Body weights of the animals were determined prior to test item administration, on Day 8 and again on Day 15. All animals gained body weight by Day 8 and also by the end of the study period.

At necropsy, no gross pathological lesions were observed.

Under the conditions used in this study, HF-1000 Solvent (the source substance) was not lethal by the dermal route of administration in male and female rats at a dose level of 2000 mg/kg. The test item did not cause any systemic toxic effect, and no specific organs for toxicity were identified. The test item was slightly irritating to the exposed skin, however the irritation was reversible. Based on the above findings, the Acute Dermal LD50 in rats of the test item, HF-1000 Solvent, was estimated to be greater than 2000 mg/kg body weight.

Endpoint conclusion

Endpoint conclusion:

no adverse effect observed

Dose descriptor:

LD50

Value:

2 000 mg/kg bw

Additional information

The source substance was not lethal by the dermal route of administration in male and female rats at a dose level of 2000 mg/kg. The test item did not cause any systemic toxic effect, and no specific organs for toxicity were identified. The test item was slightly irritating to the exposed skin, however the irritation was reversible.

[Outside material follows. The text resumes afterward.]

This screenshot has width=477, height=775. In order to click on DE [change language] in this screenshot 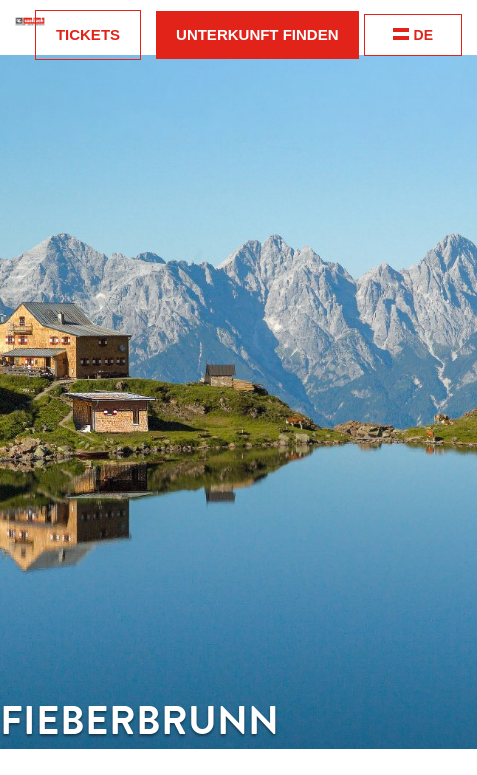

The source substance was not lethal by the oral route of administration in female rats at a dose level of 2000 mg/kg. The test item did not cause any systemic toxic effect, and no specific organs for toxicity were identified.

No acute toxicity studies by any other route are available for the registered substance.

Justification for selection of acute toxicity – oral endpoint
Only study available which also meets the appropriate test guideline. Note: The actual value of LD50 for this study is greater than 2000 mg/kg bw

Justification for selection of acute toxicity – inhalation endpoint
See waiver for acute inhalation endpoint in section7.2.2.

Justification for selection of acute toxicity – dermal endpoint
Only study available which also meets guidelines. Note: Actual value of LD50 for this study is greater than 2000 mg/kg bw

Justification for classification or non-classification

Based on the results of the oral and dermal studies conducted on the source substance according to the EC regulations 1272/2008 and subsequent regulations on classification, labelling and packaging of substances and mixtures, the registered substance does not require classification.